What needs to be done:
From the line containing "目代码：2603-140853-89-01-200588)批准建设：资金来源" down to the last line of the data, output each line word for word and include nothing else.

Collected data:
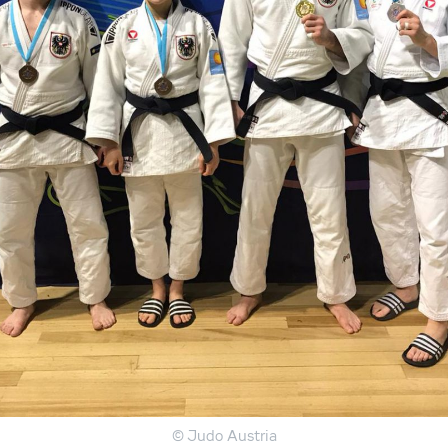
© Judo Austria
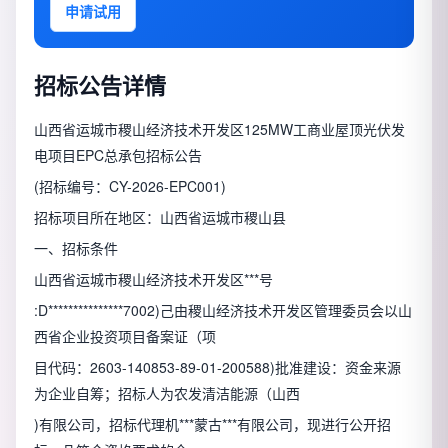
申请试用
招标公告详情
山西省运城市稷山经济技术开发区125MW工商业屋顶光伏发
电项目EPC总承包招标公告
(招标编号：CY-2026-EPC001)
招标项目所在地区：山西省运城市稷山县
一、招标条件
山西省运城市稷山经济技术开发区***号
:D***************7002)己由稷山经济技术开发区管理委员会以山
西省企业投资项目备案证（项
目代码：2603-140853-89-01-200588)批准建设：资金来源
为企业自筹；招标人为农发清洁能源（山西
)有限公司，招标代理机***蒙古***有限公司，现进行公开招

Task result:
目代码：2603-140853-89-01-200588)批准建设：资金来源
为企业自筹；招标人为农发清洁能源（山西
)有限公司，招标代理机***蒙古***有限公司，现进行公开招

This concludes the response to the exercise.